Conditions of sale
GENERAL TERMS & CONDITIONS OF SALE AND THE SUPPLY OF SERVICES OF MATHYM APPLICABLE AS AT FEBRUARY 25TH.
Any order for Products (hereinafter the “Products”) or the provision of services (hereinafter the “Services”) by a Customer (hereinafter the “Customer”) to our Company implies its unreserved acceptance of and full adherence to these general terms and conditions of sale and provision of services which prevail over any other document from the Customer and, in particular, over any general conditions of purchase, unless our Company expressly agrees beforehand to make an exception.
Failing any special provisions expressly agreed between our Company and the Customer, all firm accepted orders addressed to our Company shall be subject to these general conditions of sale and services.
2.1. On the basis of the information disclosed by the Customer, our Company prepares a costed proposal (hereinafter the “Offer”) specifying the properties and features of the Products, the price and delivery lead-times. Unless provided to the contrary, our Offers are valid for a maximum of 30 days from the date of their preparation.
Any change to the Offer by the Customer must be expressly accepted by our Company in an amendment (change notice) to the Offer.
The prices and particulars given by our Company prior to the Offer are given for indicative purposes and are binding on our Company only after written confirmation from us. Our Company is never required to disclose its manufacturing and production methods.
In no case may the Customer rely on any standards, specifications or requirements not expressly accepted by our Company in writing.
2.2. The Customer places its order on the basis of the Offer. All orders must be placed in writing and to be valid, must be formally accepted by our Company in an acknowledgement of order confirmation.
2.3. Orders are irrevocable for the Customer from their receipt by our Company. No request for a change to an order received by our Company shall be binding on us unless we have expressly accepted the same in writing.
2.4. All the orders we agree to carry out are done so taking account of the fact that the Customer presents sufficient financial guarantees and that he will actually settle all sums due by their due date. Accordingly, if our Company has serious reasons to believe the Customer has payment difficulties on the date of the order or subsequent thereto, or if the Customer does not present the same guarantees as it did on the date we accepted the order, our Company may make acceptance of or the continuation of performance of an order conditional on payment in cash or on the provision by the Customer of guarantees in favour of our Company. Our Company shall also have the option, before accepting any order and likewise in the course of performance thereof, to require the Customer to disclose its accounting records and, in particular, the profit and loss accounts (even provisional), to enable our Company to assess its solvency. Where the Customer declines to pay in cash and does not offer sufficient financial guarantees in lieu, our Company may refuse to meet the order or orders placed or to deliver the Products in question, without the Customer being entitled to claim any compensation whatsoever.
3. PERFORMANCE – DELIVERY
3.1. The delivery time is specified in the order or in the acknowledgement of receipt of the order.

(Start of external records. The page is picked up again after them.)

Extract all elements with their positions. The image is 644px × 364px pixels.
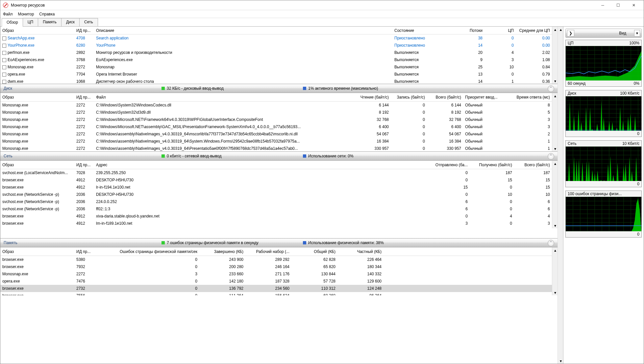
chart-min: 0 (637, 131, 639, 136)
chart-min: 0 (637, 232, 639, 237)
collapse-button[interactable]: ˄ (548, 240, 554, 246)
main-scrollbar[interactable]: ▴ ▾ (557, 27, 563, 364)
process-row[interactable]: YourPhone.exe6280YourPhoneПриостановлено… (0, 42, 552, 49)
chart-min: 0 (637, 182, 639, 186)
mem-row[interactable]: browser.exe79320200 280246 16465 820180 … (0, 263, 552, 270)
net-row[interactable]: svchost.exe (NetworkService -p)2036DESKT… (0, 191, 552, 198)
process-row[interactable]: dwm.exe1068Диспетчер окон рабочего стола… (0, 78, 552, 84)
process-checkbox[interactable] (2, 80, 6, 84)
close-button[interactable]: ✕ (626, 1, 641, 10)
disk-row[interactable]: Monosnap.exe2272C:\Windows\assembly\Nati… (0, 138, 552, 145)
menu-help[interactable]: Справка (39, 12, 55, 16)
net-scrollbar[interactable]: ▴ ▾ (552, 161, 557, 228)
process-headers[interactable]: Образ ИД пр... Описание Состояние Потоки… (0, 27, 552, 34)
square-green-icon (161, 87, 165, 90)
process-checkbox[interactable] (2, 36, 6, 40)
tab-memory[interactable]: Память (38, 18, 62, 26)
mem-row[interactable]: browser.exe75560111 364156 62460 26096 3… (0, 292, 552, 295)
menu-file[interactable]: Файл (3, 12, 13, 16)
panel-collapse-button[interactable]: ❯ (567, 30, 574, 36)
net-stat1: 0 кбит/с - сетевой ввод-вывод (167, 154, 222, 158)
disk-body[interactable]: Monosnap.exe2272C:\Windows\System32\Wind… (0, 102, 552, 151)
tab-disk[interactable]: Диск (61, 18, 80, 26)
main-area: Образ ИД пр... Описание Состояние Потоки… (0, 27, 644, 364)
disk-row[interactable]: Monosnap.exe2272C:\Windows\Microsoft.NET… (0, 123, 552, 130)
net-headers[interactable]: Образ ИД пр... Адрес Отправлено (ба... П… (0, 161, 552, 169)
col-pid[interactable]: ИД пр... (74, 28, 94, 33)
net-row[interactable]: browser.exe4912lr-in-f194.1e100.net15015 (0, 184, 552, 191)
chart-canvas (566, 46, 641, 80)
scroll-up-icon[interactable]: ▴ (552, 247, 557, 253)
process-checkbox[interactable] (2, 58, 6, 62)
net-row[interactable]: browser.exe4912DESKTOP-H5HU73001515 (0, 176, 552, 184)
mem-headers[interactable]: Образ ИД пр... Ошибок страницы физическо… (0, 247, 552, 256)
disk-stat1: 32 КБ/с - дисковый ввод-вывод (167, 86, 224, 91)
process-scrollbar[interactable]: ▴ ▾ (552, 27, 557, 84)
process-row[interactable]: opera.exe7704Opera Internet BrowserВыпол… (0, 71, 552, 78)
net-row[interactable]: svchost.exe (LocalServiceAndNoIm...70282… (0, 169, 552, 176)
mem-scrollbar[interactable]: ▴ ▾ (552, 247, 557, 295)
col-state[interactable]: Состояние (392, 28, 448, 33)
disk-scrollbar[interactable]: ▴ ▾ (552, 93, 557, 151)
col-desc[interactable]: Описание (94, 28, 392, 33)
scroll-down-icon[interactable]: ▾ (552, 146, 557, 151)
col-image[interactable]: Образ (2, 28, 14, 33)
scroll-down-icon[interactable]: ▾ (552, 223, 557, 228)
net-row[interactable]: browser.exe4912lm-in-f189.1e100.net303 (0, 220, 552, 227)
menu-monitor[interactable]: Монитор (18, 12, 34, 16)
tab-network[interactable]: Сеть (79, 18, 98, 26)
disk-row[interactable]: Monosnap.exe2272C:\Windows\System32\Wind… (0, 102, 552, 109)
chart-canvas (566, 197, 641, 231)
minimize-button[interactable]: ─ (595, 1, 610, 10)
view-dropdown-button[interactable]: ▾ (634, 30, 640, 36)
scroll-down-icon[interactable]: ▾ (558, 358, 563, 364)
mem-row[interactable]: opera.exe74760142 180187 32857 728129 60… (0, 278, 552, 285)
mem-row[interactable]: browser.exe27320136 792234 560110 312124… (0, 285, 552, 292)
mem-row[interactable]: Monosnap.exe22723233 660271 176130 84414… (0, 270, 552, 278)
titlebar[interactable]: Монитор ресурсов ─ ☐ ✕ (0, 0, 644, 10)
process-checkbox[interactable] (2, 73, 6, 77)
tab-overview[interactable]: Обзор (2, 18, 23, 27)
scroll-up-icon[interactable]: ▴ (552, 93, 557, 99)
scroll-down-icon[interactable]: ▾ (552, 78, 557, 84)
maximize-button[interactable]: ☐ (611, 1, 626, 10)
chart-max: 100% (629, 41, 639, 45)
scroll-up-icon[interactable]: ▴ (558, 27, 563, 32)
col-cpu[interactable]: ЦП (484, 28, 516, 33)
collapse-button[interactable]: ˄ (548, 85, 554, 92)
scroll-up-icon[interactable]: ▴ (552, 161, 557, 166)
disk-row[interactable]: Monosnap.exe2272C:\Windows\assembly\Nati… (0, 145, 552, 151)
process-row[interactable]: perfmon.exe2892Монитор ресурсов и произв… (0, 49, 552, 56)
col-avg[interactable]: Среднее для ЦП (516, 28, 552, 33)
process-body[interactable]: SearchApp.exe4708Search applicationПриос… (0, 34, 552, 84)
memory-section-bar[interactable]: Память 7 ошибок страницы физической памя… (0, 238, 557, 247)
process-row[interactable]: SearchApp.exe4708Search applicationПриос… (0, 34, 552, 42)
scroll-up-icon[interactable]: ▴ (552, 27, 557, 32)
disk-row[interactable]: Monosnap.exe2272C:\Windows\Microsoft.NET… (0, 116, 552, 123)
col-threads[interactable]: Потоки (448, 28, 484, 33)
mem-body[interactable]: browser.exe53800243 900289 29262 828226 … (0, 256, 552, 295)
disk-row[interactable]: Monosnap.exe2272C:\Windows\System32\d3d9… (0, 109, 552, 116)
disk-row[interactable]: Monosnap.exe2272C:\Windows\assembly\Nati… (0, 130, 552, 138)
disk-section-bar[interactable]: Диск 32 КБ/с - дисковый ввод-вывод 1% ак… (0, 84, 557, 93)
net-body[interactable]: svchost.exe (LocalServiceAndNoIm...70282… (0, 169, 552, 228)
mem-row[interactable]: browser.exe53800243 900289 29262 828226 … (0, 256, 552, 263)
scroll-down-icon[interactable]: ▾ (552, 290, 557, 295)
process-checkbox[interactable] (2, 65, 6, 69)
view-label[interactable]: Вид (612, 31, 633, 35)
process-checkbox[interactable] (2, 51, 6, 55)
chart-label: Диск (568, 91, 576, 96)
process-row[interactable]: EoAExperiences.exe3768EoAExperiences.exe… (0, 56, 552, 63)
net-row[interactable]: svchost.exe (NetworkService -p)2036224.0… (0, 198, 552, 205)
process-row[interactable]: Monosnap.exe2272MonosnapВыполняется25100… (0, 63, 552, 71)
chart-label: 100 ошибок страницы физи... (568, 192, 622, 196)
net-row[interactable]: svchost.exe (NetworkService -p)2036ff02:… (0, 205, 552, 213)
net-row[interactable]: browser.exe4912xiva-daria.stable.qloud-b… (0, 213, 552, 220)
disk-headers[interactable]: Образ ИД пр... Файл Чтение (байт/с) Запи… (0, 93, 552, 102)
tab-cpu[interactable]: ЦП (23, 18, 38, 26)
collapse-button[interactable]: ˄ (548, 153, 554, 160)
tables-column: Образ ИД пр... Описание Состояние Потоки… (0, 27, 557, 364)
network-section-bar[interactable]: Сеть 0 кбит/с - сетевой ввод-вывод Испол… (0, 151, 557, 161)
process-checkbox[interactable] (2, 44, 6, 48)
view-bar: ❯ Вид ▾ (565, 29, 642, 38)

In the event that the delivery time specified in the acknowledgement of receipt is different from that stated in the order, the delivery time specified in the acknowledgement of order shall prevail.

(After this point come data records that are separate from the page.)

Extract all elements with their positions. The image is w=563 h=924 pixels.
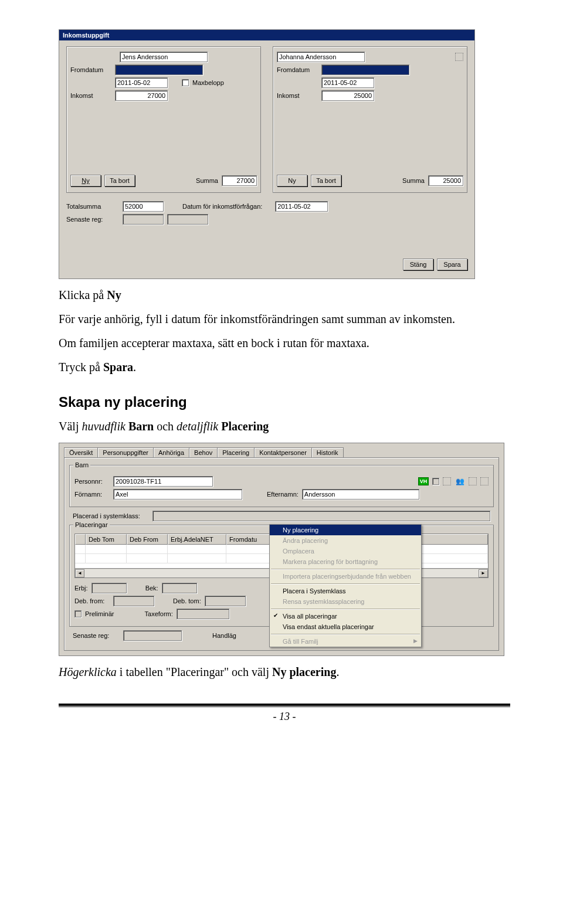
tab-anhoriga[interactable]: Anhöriga: [153, 447, 189, 457]
senaste-reg-output: [123, 214, 164, 225]
debfrom-input: [113, 596, 154, 606]
tabort-button[interactable]: Ta bort: [104, 175, 135, 186]
paragraph: Tryck på Spara.: [59, 359, 510, 375]
fromdatum-input[interactable]: [115, 64, 203, 75]
placering-window: Översikt Personuppgifter Anhöriga Behov …: [59, 443, 504, 656]
handlag-label: Handläg: [212, 632, 236, 639]
tab-behov[interactable]: Behov: [189, 447, 218, 457]
placeringar-legend: Placeringar: [73, 521, 110, 528]
debfrom-label: Deb. from:: [74, 597, 110, 604]
section-heading: Skapa ny placering: [59, 394, 510, 410]
fornamn-label: Förnamn:: [74, 491, 110, 498]
date-input[interactable]: 2011-05-02: [115, 77, 168, 88]
totalsumma-label: Totalsumma: [66, 203, 119, 210]
menu-item-ny-placering[interactable]: Ny placering: [270, 525, 421, 535]
menu-item-andra-placering[interactable]: Ändra placering: [270, 535, 421, 546]
summa-output: 25000: [428, 175, 463, 186]
date-input[interactable]: 2011-05-02: [321, 77, 374, 88]
table-header[interactable]: [75, 534, 86, 545]
senaste-reg-output2: [167, 214, 208, 225]
tab-oversikt[interactable]: Översikt: [64, 447, 98, 457]
menu-item-visa-aktuella[interactable]: Visa endast aktuella placeringar: [270, 621, 421, 632]
datum-forfragan-input[interactable]: 2011-05-02: [275, 201, 328, 212]
scroll-right-icon[interactable]: ►: [479, 569, 488, 578]
menu-item-visa-all[interactable]: Visa all placeringar: [270, 611, 421, 621]
tabort-button[interactable]: Ta bort: [311, 175, 341, 186]
taxeform-label: Taxeform:: [145, 610, 173, 617]
summa-label: Summa: [196, 177, 218, 184]
efternamn-label: Efternamn:: [267, 491, 299, 498]
context-menu[interactable]: Ny placering Ändra placering Omplacera M…: [269, 524, 422, 647]
erbj-input: [91, 583, 127, 593]
summa-label: Summa: [402, 177, 425, 184]
menu-separator: [271, 634, 420, 634]
preliminar-label: Preliminär: [85, 610, 114, 617]
person-name-field[interactable]: Johanna Andersson: [277, 52, 365, 62]
efternamn-input[interactable]: Andersson: [302, 489, 419, 500]
personnr-label: Personnr:: [74, 478, 110, 485]
menu-item-markera-borttagning[interactable]: Markera placering för borttagning: [270, 556, 421, 567]
fromdatum-input[interactable]: [321, 64, 409, 75]
maxbelopp-label: Maxbelopp: [192, 79, 224, 86]
paragraph: Om familjen accepterar maxtaxa, sätt en …: [59, 335, 510, 351]
tab-historik[interactable]: Historik: [311, 447, 344, 457]
menu-item-omplacera[interactable]: Omplacera: [270, 546, 421, 556]
fornamn-input[interactable]: Axel: [113, 489, 242, 500]
person-name-field[interactable]: Jens Andersson: [120, 52, 208, 62]
placeholder-icon: [443, 477, 451, 485]
inkomst-label: Inkomst: [277, 92, 318, 99]
dotted-placeholder-icon: [455, 53, 463, 61]
menu-item-ga-till-familj[interactable]: Gå till Familj: [270, 636, 421, 647]
menu-item-importera-webben[interactable]: Importera placeringserbjudande från webb…: [270, 571, 421, 582]
menu-separator: [271, 609, 420, 609]
scroll-left-icon[interactable]: ◄: [75, 569, 84, 578]
paragraph: Välj huvudflik Barn och detaljflik Place…: [59, 419, 510, 434]
sysklass-output: [152, 511, 490, 521]
menu-separator: [271, 583, 420, 584]
totalsumma-output: 52000: [123, 201, 164, 212]
personnr-input[interactable]: 20091028-TF11: [113, 476, 213, 487]
inkomst-label: Inkomst: [70, 92, 111, 99]
menu-item-placera-systemklass[interactable]: Placera i Systemklass: [270, 586, 421, 596]
tab-personuppgifter[interactable]: Personuppgifter: [97, 447, 154, 457]
tab-content: Barn Personnr: 20091028-TF11 VH 👥 Förnam…: [64, 457, 499, 651]
paragraph: Klicka på Ny: [59, 287, 510, 303]
barn-fieldset: Barn Personnr: 20091028-TF11 VH 👥 Förnam…: [69, 465, 494, 507]
fromdatum-label: Fromdatum: [277, 66, 318, 73]
table-header[interactable]: Erbj.AdelaNET: [168, 534, 226, 545]
summa-output: 27000: [222, 175, 257, 186]
placeringar-fieldset: Placeringar Deb Tom Deb From Erbj.AdelaN…: [69, 525, 494, 627]
debtom-input: [205, 596, 246, 606]
footer-rule: [59, 704, 510, 707]
barn-legend: Barn: [73, 461, 90, 468]
ny-button[interactable]: Ny: [70, 175, 101, 186]
page-number: - 13 -: [59, 711, 510, 723]
maxbelopp-checkbox[interactable]: [182, 79, 189, 86]
inkomst-input[interactable]: 27000: [115, 90, 168, 101]
bek-label: Bek:: [145, 585, 158, 592]
person-panel: Johanna Andersson Fromdatum 2011-05-02 I…: [273, 46, 467, 193]
people-icon[interactable]: 👥: [455, 477, 465, 485]
vh-badge-icon: VH: [418, 477, 429, 485]
flag-checkbox: [432, 478, 439, 485]
placeholder-icon: [469, 477, 477, 485]
menu-item-rensa-systemklass[interactable]: Rensa systemklassplacering: [270, 596, 421, 607]
taxeform-input: [177, 609, 229, 619]
person-panel: Jens Andersson Fromdatum 2011-05-02 Maxb…: [66, 46, 261, 193]
paragraph: Högerklicka i tabellen "Placeringar" och…: [59, 664, 510, 680]
table-header[interactable]: Deb From: [127, 534, 168, 545]
tab-bar: Översikt Personuppgifter Anhöriga Behov …: [59, 443, 504, 457]
inkomst-input[interactable]: 25000: [321, 90, 374, 101]
tab-kontaktpersoner[interactable]: Kontaktpersoner: [254, 447, 312, 457]
close-button[interactable]: Stäng: [403, 259, 433, 270]
save-button[interactable]: Spara: [437, 259, 467, 270]
senaste-reg-label: Senaste reg:: [73, 632, 120, 639]
ny-button[interactable]: Ny: [277, 175, 307, 186]
bek-input: [162, 583, 197, 593]
preliminar-checkbox[interactable]: [74, 610, 82, 617]
placeholder-icon: [480, 477, 489, 485]
senaste-reg-output: [123, 630, 182, 641]
tab-placering[interactable]: Placering: [217, 447, 255, 458]
table-header[interactable]: Deb Tom: [86, 534, 127, 545]
senaste-reg-label: Senaste reg:: [66, 216, 119, 223]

Our Company will use our best efforts to meet this delivery time; however, this time is not a strict deadline. Thus, late deliveries may not be grounds for cancellation of the order and our Company shall incur no liability in the case of a delay not exceeding 7 working days. In addition, in no case can the liability of our Company be incurred in case of delay attributable to the Customer or to a case of force majeure as defined hereinafter at paragraph 10.
If the order specifies penalty charges for delay, these shall constitute discharge and shall apply only if the delay is exclusively attributable to our Company and if it has caused genuine harm to the Customer noted and acknowledged by both parties.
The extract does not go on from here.